**Goal of the exercise**
In the records below, please retype word for word every line from the one containing "CARGOS PÚBLICOS" through the final one, both included, and nothing else.

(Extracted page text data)
-.-.-
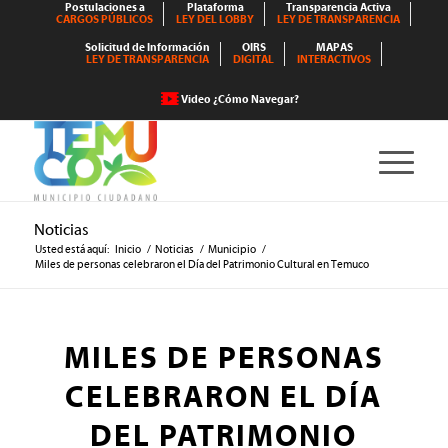
Postulaciones a
Plataforma
Transparencia Activa
CARGOS PÚBLICOS
LEY DEL LOBBY
LEY DE TRANSPARENCIA
Solicitud de Información
OIRS
MAPAS
LEY DE TRANSPARENCIA
DIGITAL
INTERACTIVOS
Video ¿Cómo Navegar?
Noticias
Usted está aquí:
Inicio
/
Noticias
/
Municipio
/
Miles de personas celebraron el Día del Patrimonio Cultural en Temuco
MILES DE PERSONAS
CELEBRARON EL DÍA
DEL PATRIMONIO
-.-.-
**Result**
CARGOS PÚBLICOS
LEY DEL LOBBY
LEY DE TRANSPARENCIA
Solicitud de Información
OIRS
MAPAS
LEY DE TRANSPARENCIA
DIGITAL
INTERACTIVOS
Video ¿Cómo Navegar?
Noticias
Usted está aquí:
Inicio
/
Noticias
/
Municipio
/
Miles de personas celebraron el Día del Patrimonio Cultural en Temuco
MILES DE PERSONAS
CELEBRARON EL DÍA
DEL PATRIMONIO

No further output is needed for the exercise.